Dom Casmurro Chapter 54

PANEGYRIC OF ST MONICA

In the seminary … Oh no, I am not going to tell the story of my life at the seminary. A single chapter would not suffice. No, my dear friend, one day perhaps I shall compose a brief account of what I saw and did there, the people I knew, the routines and all the rest. This itch to write, when you get it at fifty, never leaves you. In youth it is possible for a man to cure himself of it. I will say this. In the seminary I had a friend who composed verses in the manner of Junqueira Freire, the poet and monk, whose book had just come out. He took orders, and some years later I ran across him in the choir of São Pedro and asked him to show me his recent poetry.

‘What poetry?’ he asked, somewhat startled.

‘Yours. Don’t you remember, at the seminary …’

‘Ah!’ he smiled. He continued smiling and continued looking in a book open in front of him for the hour at which he had to say mass the following day. He confessed he had not written any verse since he had been ordained. It had been an itch of youth; he scratched it, the itch disappeared, and he was fine. He spoke of an infinite number of events of the day: the high cost of living, a sermon of Father X’s … a vicarship in Minas …

The opposite of this was a seminarist who had not entered the Church. His name was … But it is not necessary to give his name. He had composed a Panegyric of St Monica, which was praised in some quarters and read among the seminarists. He obtained permission to print it and dedicated it to St Augustine. All this is ancient history. But more recently, in 1882, while attending a matter at the Navy Department I bumped into this classmate of mine . . He had left the seminary, abandoned is letters, married and forgotten everything except the Panegyric of St Monica, some twenty-nine pages, which he had carried on distributing over the years. I needed some information, so I went up to him and asked him for it. It would be impossible to find greater courtesy and efficiency: he gave me everything I required clearly, precisely and copiously. Naturally we talked of the past, personal recollections, tales of the classroom, trivial incidents, books, sayings, odd words – it all came out, and we laughed and sighed congenially. We spent a while reliving some of our memories of the old seminary. And the recollections, either because they were of the seminary or because we were young at the time, were all happy ones; if there had been any darkening shadow it did not manifest itself now. My old friend confessed that he had lost contact with all our classmates.

‘I, too, almost all. Once they were ordained, no doubt they returned to the provinces and of those from around here I imagine most went to parishes elsewhere.’

‘Happy days!’ he sighed. After some reflection he peered into my face with faded insistent eyes and asked, ‘Did you keep my Panegyric?’

I could not think of what to say. I tried to move my lips, but no words came. Finally I asked, ‘Panegyric? What panegyric?’

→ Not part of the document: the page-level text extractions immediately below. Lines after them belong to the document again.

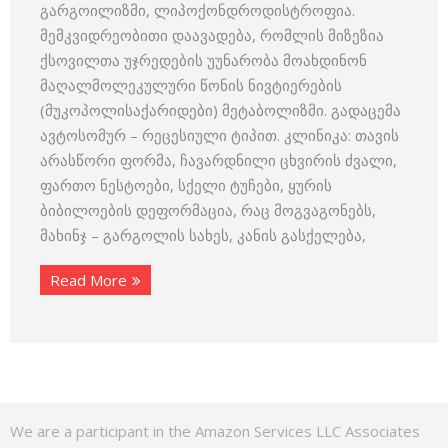
გარგოილიზმი, ლიპოქონდროდისტროფია.
მემკვიდრეობითი დაავადება, რომლის მიზეზია
ქსოვილთა უჯრედების უუნარობა მოახდინონ
მაღალმოლეკულური წონის ნივტიერების
(მუკოპოლისაქარიდები) მეტაბოლიზმი. გადაცემა
ავტოსომურ – რეცესიული ტიპით. კლინიკა: თავის
არასწორი ფორმა, ჩავარდნილი ცხვირის ძვალი,
ფართო ნესტოები, სქელი ტუჩები, ყურის
ბიბილოების დეფორმაცია, რაც მოგვაგონებს,
მახინჯ – გარგოლის სახეს, კანის გასქელება,
Read More
We are a participant in the Amazon Services LLC Associates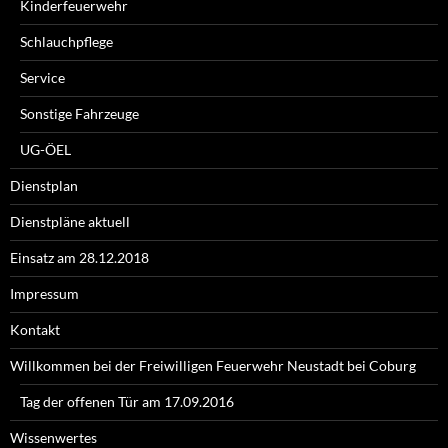
Kinderfeuerwehr
Schlauchpflege
Service
Sonstige Fahrzeuge
UG-ÖEL
Dienstplan
Dienstpläne aktuell
Einsatz am 28.12.2018
Impressum
Kontakt
Willkommen bei der Freiwilligen Feuerwehr Neustadt bei Coburg
Tag der offenen Tür am 17.09.2016
Wissenwertes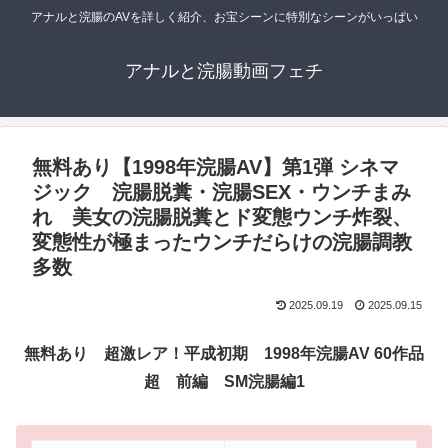
アナルと浣腸のAVを詳しく紹介、お宝シーンに特別なシーンがいっぱい
アナルと浣腸動画フェチ
無料あり【1998年浣腸AV】第1弾 シネマ
ジック 浣腸脱糞・浣腸SEX・ウンチまみ
れ 美女の浣腸脱糞とド変態ウンチ炸裂、
変態性が極まったウンチだらけの浣腸調教
多数
2025.09.19
2025.09.15
無料あり 超激レア！平成初期 1998年浣腸AV 60作品
超 前編 SM浣腸編1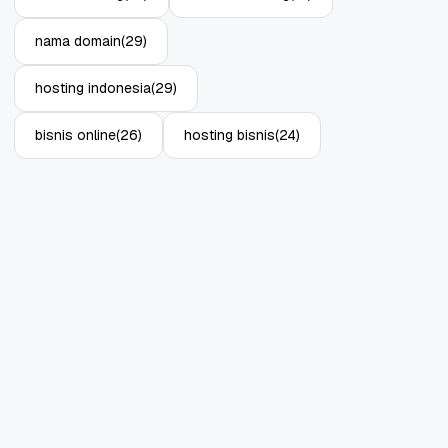
nama domain
(29)
hosting indonesia
(29)
bisnis online
(26)
hosting bisnis
(24)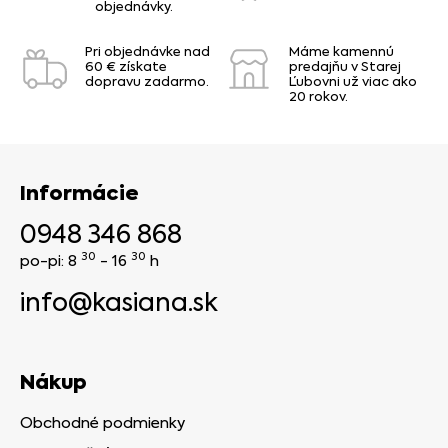
objednávky.
Pri objednávke nad
Máme kamennú
60 € získate
predajňu v Starej
dopravu zadarmo.
Ľubovni už viac ako
20 rokov.
Informácie
0948 346 868
30
30
po-pi: 8
- 16
h
info@kasiana.sk
Nákup
Obchodné podmienky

‘My Panegyric of St Monica.’

I did not remember, but the clarification had to suffice. After a few moments of mental trawling I answered that I had kept it for a long time but what with moving home, travelling …

‘I’ll bring you a copy.’

Before twenty-four hours had passed he was at my house with the little book, an old book, twenty-six years old, soiled, mottled with age but with nothing missing and a respectful handwritten dedication.

‘It is the second to last copy,’ he told me. ‘Now I have just one left, and that I cannot give to anyone.’ And, as he watched me leaf through the opusculum, he added, ‘See if you recall any passages.’

An interval of twenty-six years can put an end to closer and more constant friendships, but it was a matter of courtesy, charity even, to recall some page or other. I read one of them aloud, stressing certain phrases to give the impression that they had found an echo in my memory.

He agreed they were beautiful but preferred others and pointed these out to me. ‘Don’t you remember these?’

‘Yes of course. Panegyric of St Monica! How it takes me back to my youth! I have never forgotten my days at the seminary. The years pass, one thing happens after another, you experience new things, and of course new friendships develop that go the way of all flesh: such is life … Well, dear classmate, nothing has dimmed the memory of those days we spent together, the priests, the lessons, our games … do you remember our games? Father Lopes. Oh! Father Lopes …’

With his eyes staring into space, he seemed to be listening – and probably he was – though he made only one remark after a considerable silence; he refocused and sighed, ‘It was a success, this Panegyric of mine.’